The upper mantle is essential for understanding magmatism, crust formation, and element cycling between Earth's interior, hydrosphere, atmosphere, and biosphere. Mantle composition and evolution are inferred through surface sampling and indirect methods. We recovered a 1268 m section of serpentinized mantle peridotite from the Atlantis Massif, with minor gabbroic intrusions, showing depleted compositions and mineralogical variations controlled by melt flow. Located at 30 degrees North on the Central Atlantic Ridge, the Atlantis Massif is an ocean core complex exposing gabbroic rocks and serpentinized peridotite from the lower oceanic crust to the upper mantle. Four previous IODP expeditions were conducted here. IODP Expedition 399 (April 12 - June 12, 2023) by D/V JOIDES Resolution aimed to elucidate the formation of the oceanic core complex, explore reaction processes between the oceanic crust, upper mantle, and seawater, investigate non-biological water-rock reactions representing ancient systems, and evaluate sub-seafloor life activity.

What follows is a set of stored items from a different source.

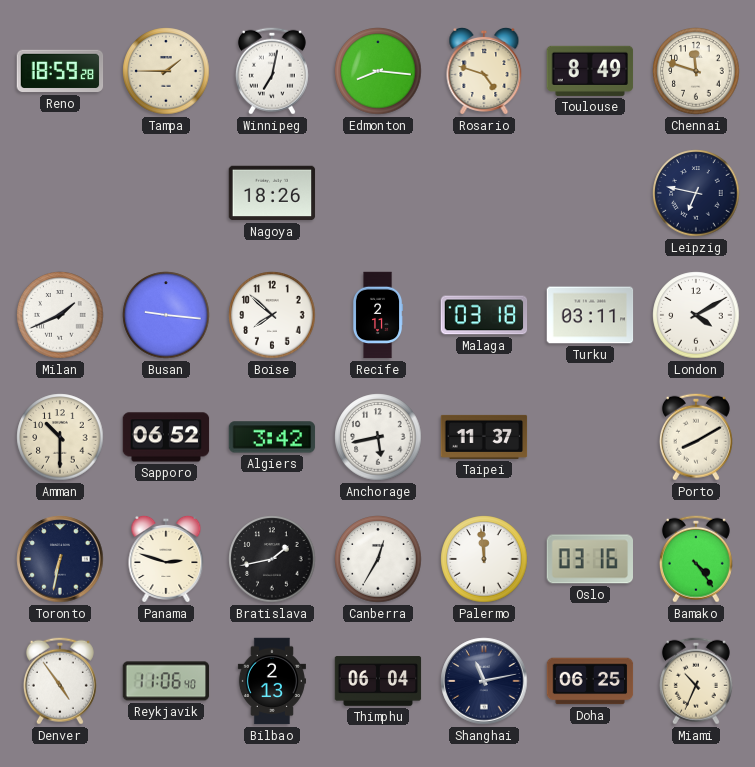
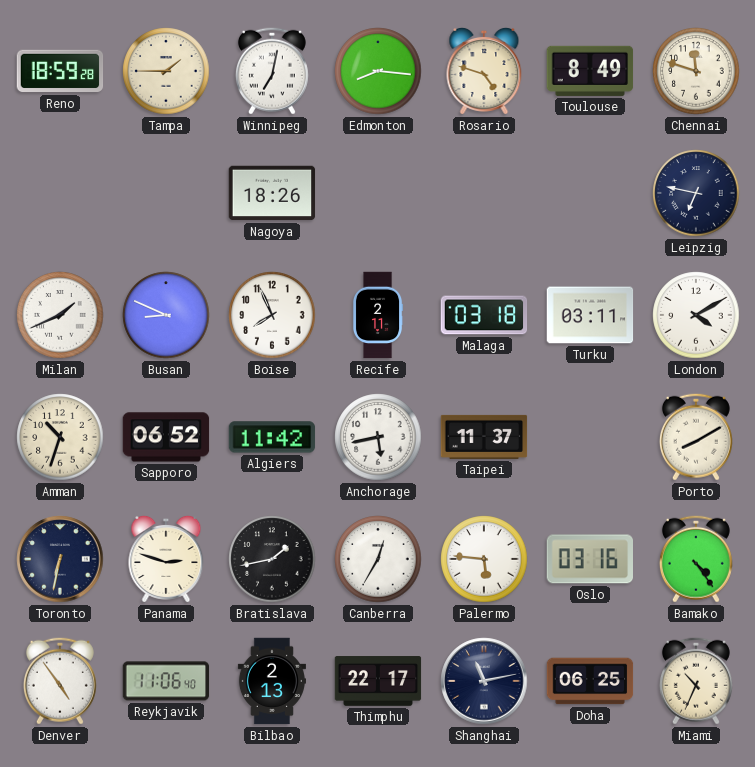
Busan: 9:16 -> 8:49
Boise: 7:52 -> 7:56
Amman: 10:30 -> 10:33
Algiers: 3:42 -> 11:42
Palermo: 11:59 -> 5:46
Thimphu: 06:04 -> 22:17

Hole U1601C at the serpentine site in the southern massif was drilled to 1267.8 mbsf, becoming the fifth deepest hard rock hole in IODP history. Continuous temperature, density, porosity, and seismic velocity measurements were taken, along with fluid samples from multiple depths. Dunite zones in these cores exhibit intermediate dips, contrasting with initially steep mantle fabrics, indicating oblique melt transport. Extensive hydrothermal fluid-rock interaction is recorded across the core's full depth, with oxidation in the upper 200 m. Alteration patterns align with vent fluid composition in the nearby Lost City hydrothermal field.
Future analysis of these core samples and data will elucidate the oceanic lithosphere structure, formation of oceanic core complexes, crust alteration, and the generation of hydrogen and methane, essential for the subsurface biosphere.